If the finder is an unregistered broker-dealer, the SEC may prohibit the company from using the private placement exemption in future offerings, thus limiting its ability to raise capital from private investors. The company could also be subject to regulatory action by the SEC and state securities commissioners for aiding and abetting the finder’s violation of broker-dealer registration requirements and lose potential exemptions from securities registration requirements under federal and state securities laws.
In determining whether a finder is acting as a broker-dealer the SEC staff typically weighs whether the finder:
- was compensated on a transaction-related basis (recently, the staff has placed greater emphasis on this factor)
- was involved in negotiations
- engaged in solicitation of investors
- discussed details of the nature of the securities or made recommendations to the prospective buyer or seller
- was previously involved in the sale of securities and/or was disciplined for prior securities activities.

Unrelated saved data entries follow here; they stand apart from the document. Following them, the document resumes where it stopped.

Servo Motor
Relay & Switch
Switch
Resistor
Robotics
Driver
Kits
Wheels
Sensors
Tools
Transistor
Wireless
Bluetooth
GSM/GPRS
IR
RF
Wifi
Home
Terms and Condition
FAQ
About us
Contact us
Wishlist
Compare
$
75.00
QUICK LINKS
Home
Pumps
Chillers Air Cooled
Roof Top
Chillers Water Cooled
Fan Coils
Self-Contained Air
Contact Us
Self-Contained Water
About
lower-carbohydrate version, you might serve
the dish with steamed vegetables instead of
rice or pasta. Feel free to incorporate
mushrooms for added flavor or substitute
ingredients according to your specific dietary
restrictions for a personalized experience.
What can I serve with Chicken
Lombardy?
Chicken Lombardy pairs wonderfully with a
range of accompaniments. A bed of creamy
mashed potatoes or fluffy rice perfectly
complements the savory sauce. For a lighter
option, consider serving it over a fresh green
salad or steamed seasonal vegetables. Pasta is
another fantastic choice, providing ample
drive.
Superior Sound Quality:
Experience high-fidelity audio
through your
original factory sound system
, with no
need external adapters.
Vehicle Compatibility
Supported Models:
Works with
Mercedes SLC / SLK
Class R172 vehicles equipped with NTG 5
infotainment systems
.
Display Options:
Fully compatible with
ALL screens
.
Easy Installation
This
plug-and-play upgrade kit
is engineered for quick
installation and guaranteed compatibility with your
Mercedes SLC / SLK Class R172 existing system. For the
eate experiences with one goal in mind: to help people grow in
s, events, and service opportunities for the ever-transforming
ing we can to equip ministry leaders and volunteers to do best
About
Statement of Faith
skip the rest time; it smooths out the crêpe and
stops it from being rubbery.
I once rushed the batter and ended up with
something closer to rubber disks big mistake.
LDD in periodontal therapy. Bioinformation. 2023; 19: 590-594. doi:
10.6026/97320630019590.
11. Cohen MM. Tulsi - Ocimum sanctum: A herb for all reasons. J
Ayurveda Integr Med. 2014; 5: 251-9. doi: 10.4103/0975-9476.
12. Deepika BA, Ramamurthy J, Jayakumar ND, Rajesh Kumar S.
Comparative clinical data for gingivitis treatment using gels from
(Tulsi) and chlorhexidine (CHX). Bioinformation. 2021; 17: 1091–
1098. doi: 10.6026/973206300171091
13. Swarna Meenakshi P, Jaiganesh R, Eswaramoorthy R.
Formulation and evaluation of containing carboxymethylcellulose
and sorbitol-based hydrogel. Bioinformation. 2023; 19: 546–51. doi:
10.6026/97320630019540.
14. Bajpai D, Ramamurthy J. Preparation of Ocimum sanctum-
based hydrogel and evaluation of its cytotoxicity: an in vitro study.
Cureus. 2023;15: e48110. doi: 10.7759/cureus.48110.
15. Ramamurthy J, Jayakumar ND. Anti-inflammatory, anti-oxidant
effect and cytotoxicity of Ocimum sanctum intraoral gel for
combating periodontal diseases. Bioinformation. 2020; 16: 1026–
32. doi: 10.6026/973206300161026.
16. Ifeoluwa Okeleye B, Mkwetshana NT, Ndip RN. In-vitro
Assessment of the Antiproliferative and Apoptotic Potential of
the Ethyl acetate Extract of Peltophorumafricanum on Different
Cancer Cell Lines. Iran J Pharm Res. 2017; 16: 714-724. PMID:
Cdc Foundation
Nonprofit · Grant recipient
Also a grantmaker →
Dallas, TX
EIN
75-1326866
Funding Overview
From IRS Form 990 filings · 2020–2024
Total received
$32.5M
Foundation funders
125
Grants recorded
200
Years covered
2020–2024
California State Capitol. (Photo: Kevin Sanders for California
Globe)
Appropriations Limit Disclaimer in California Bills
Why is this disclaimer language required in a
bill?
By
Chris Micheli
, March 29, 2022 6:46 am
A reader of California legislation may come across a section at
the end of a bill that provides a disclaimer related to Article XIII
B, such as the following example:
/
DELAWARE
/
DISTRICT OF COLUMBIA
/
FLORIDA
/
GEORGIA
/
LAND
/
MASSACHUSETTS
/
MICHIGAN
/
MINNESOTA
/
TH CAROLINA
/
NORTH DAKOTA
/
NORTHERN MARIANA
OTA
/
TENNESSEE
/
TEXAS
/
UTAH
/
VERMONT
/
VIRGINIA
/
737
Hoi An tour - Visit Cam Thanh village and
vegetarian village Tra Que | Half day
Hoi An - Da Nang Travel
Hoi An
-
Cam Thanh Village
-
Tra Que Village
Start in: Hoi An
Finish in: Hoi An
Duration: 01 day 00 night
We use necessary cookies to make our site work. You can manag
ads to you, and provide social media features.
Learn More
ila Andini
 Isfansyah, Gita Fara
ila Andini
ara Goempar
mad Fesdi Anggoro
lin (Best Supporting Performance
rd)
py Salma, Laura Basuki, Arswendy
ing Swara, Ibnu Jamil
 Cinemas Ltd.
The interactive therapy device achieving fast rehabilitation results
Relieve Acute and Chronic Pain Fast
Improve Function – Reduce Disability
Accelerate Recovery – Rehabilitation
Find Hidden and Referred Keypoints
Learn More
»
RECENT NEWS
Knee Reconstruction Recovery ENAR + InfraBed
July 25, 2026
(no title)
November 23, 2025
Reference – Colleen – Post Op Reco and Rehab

Interestingly, in 2012 the JOBS Act created an exemption for activities of certain intermediaries that previously would have required broker-dealer registration under federal law. Under that exemption, solely in connection with the new Rule 506 exemption in which all purchasers are “accredited investors” (pending final SEC rules and therefore not yet in effect), an intermediary may do the following without broker-dealer registration:
- maintain a platform or mechanism that allows offers, sales, purchases, negotiation, advertisements and general solicitation;
- co-invest in the offered securities; and
- provide ancillary services related to the offering.
However, to use the exemption, the intermediary cannot:
- receive compensation in connection with the purchase or sale of securities in connection with the offering;
- possess customer funds or securities in connection with the offering; and
- be subject to a specified statutory disqualification under the Securities Act of 1933.
The JOBS Act exemption doesn’t affect any requirement to register as a broker-dealer under state securities laws.
If you are considering using a finder, first find out whether the finder is registered as a broker-dealer with the SEC (or, in the case of an individual, whether he or she is an associated person of a registered broker-dealer) and with applicable state regulators and whether he is a member of the Financial Industry Regulatory Authority. If the finder doesn’t tell you, you can easily find the information online. If the finder isn’t registered, you should strongly consider not using that finder, or consult with counsel to determine whether the finder’s activities or the transaction can be structured to minimize the likelihood that the finder will later be found to have acted as an unregistered broker-dealer, whether under the JOBS Act exemption or otherwise.